I first discovered Irvine Welsh, as I think many did, through Trainspotting, the film adaptation of his novel of the same name starring a young Ewan McGregor. But when I finally read Trainspotting earlier this year, I fell hard for Welsh’s incredible and inspirational use of language and dialect – a facility that seemed to challenge the very tenants of what is possible with prose.
I remember, years ago, feeling frustrated by the limitations of words – a strange feeling to have as a writer, but something that, I think, is understandable for anyone who has ever tried to convey the surreal in writing. Words must, after all, be made up of 26 letters; they are finite for as long as the writer wants to remain comprehensible. But like Lewis Carroll or William Shakespeare or Anthony Burgess, Welsh is not confined by the English language; he is spurred by it.
The Acid House is a collection of 21 short stories and one novella, ranging from somewhat banal (but no less intriguing) explorations of the lives of junkies and partiers in Edinburgh to far more surreal stories on par with Kafka or Carroll.
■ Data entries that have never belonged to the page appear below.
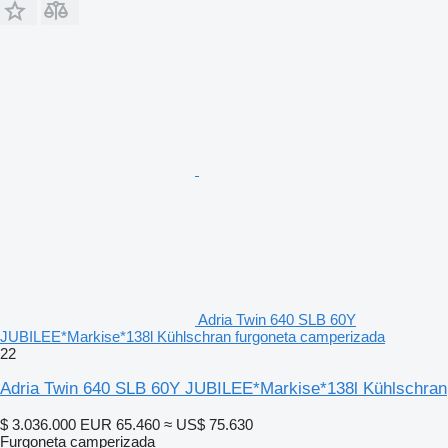
Adria Twin 640 SLB 60Y
JUBILEE*Markise*138l Kühlschran furgoneta camperizada
22
Adria Twin 640 SLB 60Y JUBILEE*Markise*138l Kühlschran
$ 3.036.000
EUR 65.460
≈ US$ 75.630
Furgoneta camperizada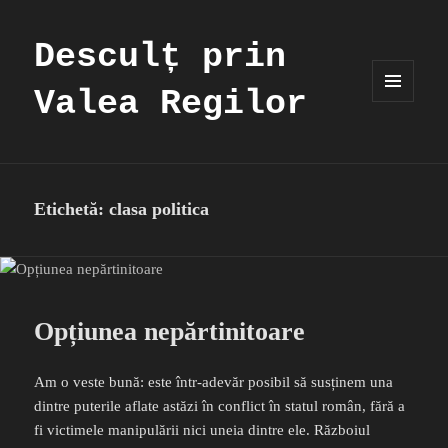
Desculț prin
Valea Regilor
MENIU
ȘI
WIDGET-
URI
Etichetă:
clasa politica
Opțiunea nepărtinitoare
Am o veste bună: este într-adevăr posibil să susținem una
dintre puterile aflate astăzi în conflict în statul român, fără a
fi victimele manipulării nici uneia dintre ele. Războiul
I enjoyed some of them immensely, particularly the story for which the collection is named and the novella, titled “A Smart Cunt.” And yet, I’m somewhat ashamed to say, it took me some time to get through this collection; a few of the stories plodded a bit, and when combined with Welsh’s use of Scottish dialect – a tantalizing, gripping, world-upending talent in some stories but a distraction in others – it meant that often I laid down this collection and didn’t pick it up again for weeks. But when these stories are good, they’re really good: angry, belligerent, visceral, and, most of all, real: and that goes double for the ones that are told with a heaping dose of fantasy.